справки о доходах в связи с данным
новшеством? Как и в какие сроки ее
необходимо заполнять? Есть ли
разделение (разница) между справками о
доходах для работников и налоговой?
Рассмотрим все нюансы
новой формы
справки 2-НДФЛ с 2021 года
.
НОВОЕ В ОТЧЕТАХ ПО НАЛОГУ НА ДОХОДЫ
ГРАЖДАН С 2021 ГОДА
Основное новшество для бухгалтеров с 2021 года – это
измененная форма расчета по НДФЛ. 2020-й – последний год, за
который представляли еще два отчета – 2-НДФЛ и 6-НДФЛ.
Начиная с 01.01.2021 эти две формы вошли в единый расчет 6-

******

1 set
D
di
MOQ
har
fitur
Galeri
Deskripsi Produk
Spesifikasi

******

EXERCISE DESCRIPTION |
Go to the line with "справки о доходах в связи с данным" in the entries above and repeat every line from there through the line with "Начиная с 01.01.2021", exactly and with no other text.

EXPECTED ANSWER |
справки о доходах в связи с данным
новшеством? Как и в какие сроки ее
необходимо заполнять? Есть ли
разделение (разница) между справками о
доходах для работников и налоговой?
Рассмотрим все нюансы
новой формы
справки 2-НДФЛ с 2021 года
.
НОВОЕ В ОТЧЕТАХ ПО НАЛОГУ НА ДОХОДЫ
ГРАЖДАН С 2021 ГОДА
Основное новшество для бухгалтеров с 2021 года – это
измененная форма расчета по НДФЛ. 2020-й – последний год, за
который представляли еще два отчета – 2-НДФЛ и 6-НДФЛ.
Начиная с 01.01.2021 эти две формы вошли в единый расчет 6-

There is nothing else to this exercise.